**Directions for this task**
Copy each line below as written, but skip the pictures.
(Data segment Opens)
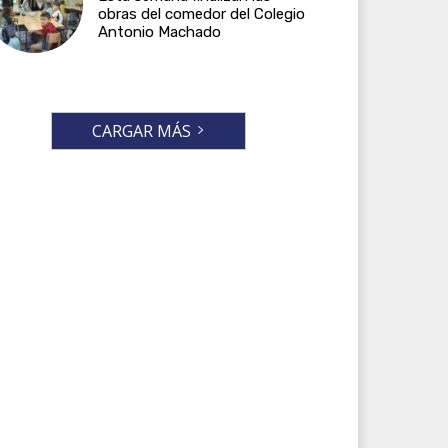
obras del comedor del Colegio
Antonio Machado
CARGAR MÁS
(Data segment Closes)
**Expected output**
obras del comedor del Colegio
Antonio Machado
CARGAR MÁS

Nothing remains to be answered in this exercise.